San Francisco — A former San Francisco supervisor recalls Sen. Dianne Feinstein's rise through politics and her legacy.
A pivotal moment in Senator Dianne Feinstein's career included the moments following the assassinations of Mayor George Moscone and supervisor Harvey Milk.
Then president of the Board of Supervisors, Feinstein held a press conference, and Supervisor Carol Ruth Silver, who is 84 years old today, was sitting next to her.
"Dianne was always elegant, charming, graceful, the most together person that you could possibly imagine, you have to remember that she was breaking glass ceilings before I was doing so," said Silver, a civil rights attorney and activist. "She became a supervisor at a time when people said 'Oh, girls don't get to be supervisors.'"
Silver served three terms as a San Francisco supervisor after being elected with Milk in 1977. The assassinations the following year led her to become the first woman mayor in the city.

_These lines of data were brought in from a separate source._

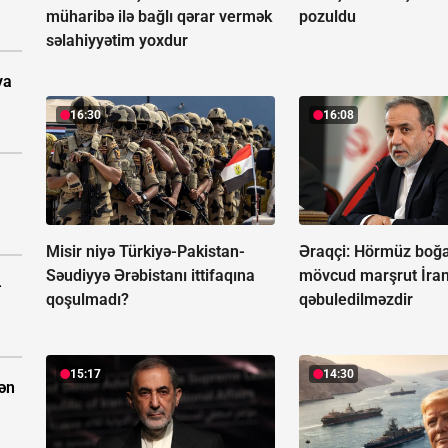
müharibə ilə bağlı qərar vermək
pozuldu
səlahiyyətim yoxdur
ya
16:30
16:08
Misir niyə Türkiyə-Pakistan-
Əraqçi: Hörmüz boğa
Səudiyyə Ərəbistanı ittifaqına
mövcud marşrut İra
-
qoşulmadı?
qəbuledilməzdir
15:17
14:30
dən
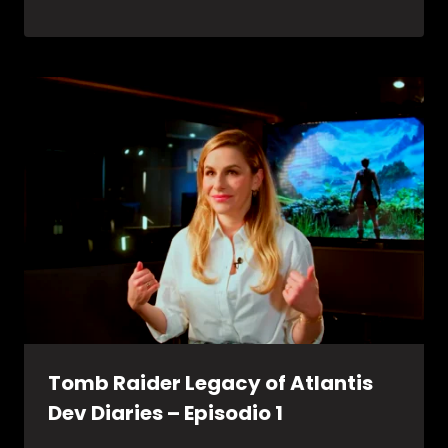
Tomb Raider Legacy of Atlantis
Dev Diaries – Episodio 1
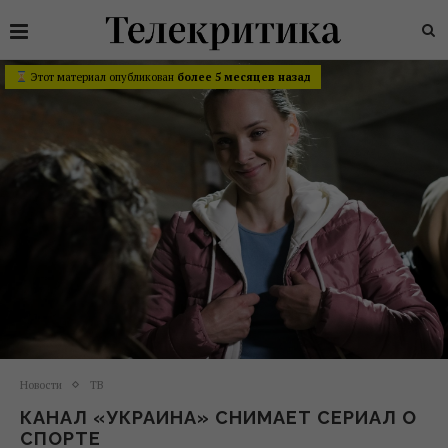
Этот материал опубликован
более 5 месяцев назад
Новости
ТВ
КАНАЛ «УКРАИНА» СНИМАЕТ СЕРИАЛ О
СПОРТЕ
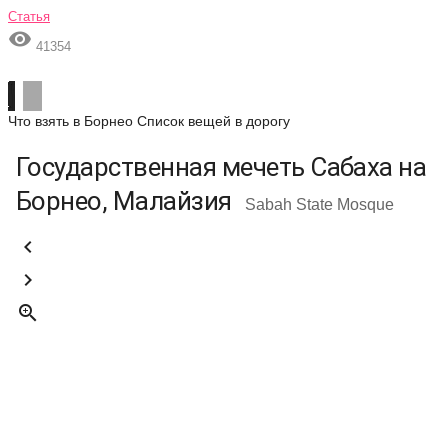
Статья

41354
Что взять в Борнео
Список вещей в дорогу
Государственная мечеть Сабаха на
Борнео, Малайзия
Sabah State Mosque



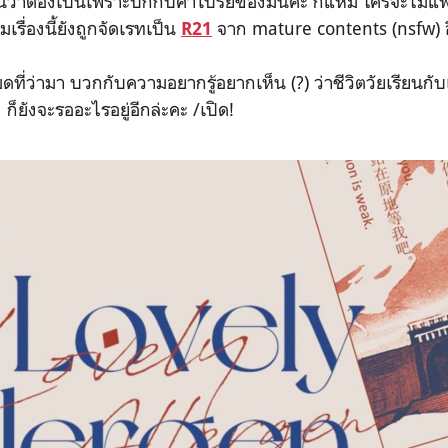
นว่าต้องเป็นเพราะปกกับคำโปรยของมันค่ะ ก็แหม ใครจะไม่แพ้อ
เรื่องนี้ยังถูกจัดเรทเป็น
จาก mature contents (nsfw) อ
R21
ดที่ว่ามา บวกกับ
ความอยากรู้อยากเห็น (?) ว่าชีวิตวัยเรียนก
ก็ยังจะรออะไรอยู่อีกล่ะคะ
/เปิด!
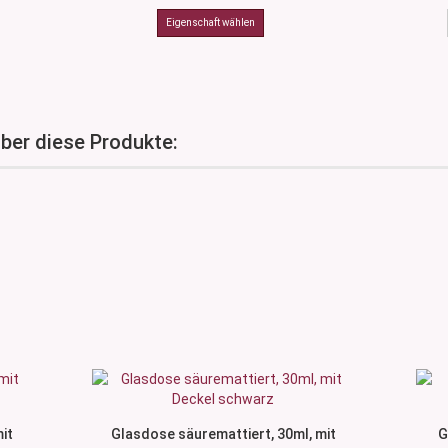
über diese Produkte:
it
Glasdose säuremattiert, 30ml, mit
G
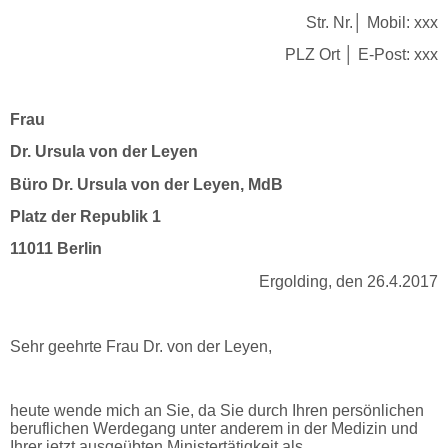
Str. Nr.│ Mobil: xxx
PLZ Ort │ E-Post: xxx
Frau
Dr. Ursula von der Leyen
Büro Dr. Ursula von der Leyen, MdB
Platz der Republik 1
11011 Berlin
Ergolding, den 26.4.2017
Sehr geehrte Frau Dr. von der Leyen,
heute wende mich an Sie, da Sie durch Ihren persönlichen
beruflichen Werdegang unter anderem in der Medizin und
Ihrer jetzt ausgeübten Ministertätigkeit als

"She was at all times ready for whatever had happened," said Silver.
Silver said, when she learned of her death, she knew that she was at the end of her ability to function as a public official.
"Dianne's legacy in San Francisco is not 100% progressive, but at the same time, I as a progressive, Harvey as a progressive, would point out that her great skill was as a negotiator, and her ability to compromise," she added.
For example, Silver said she was personally responsible for getting permits and opportunities for a number of large buildings to be built in an efficient and speedy manner.
She said the senator rose through the ranks without any prior ties in DC.
"She was not someone who had a political history and whose parents had been involved in politics. She didn't even have money to start out with. She was just a nice, young woman who was just very smart," Silver said.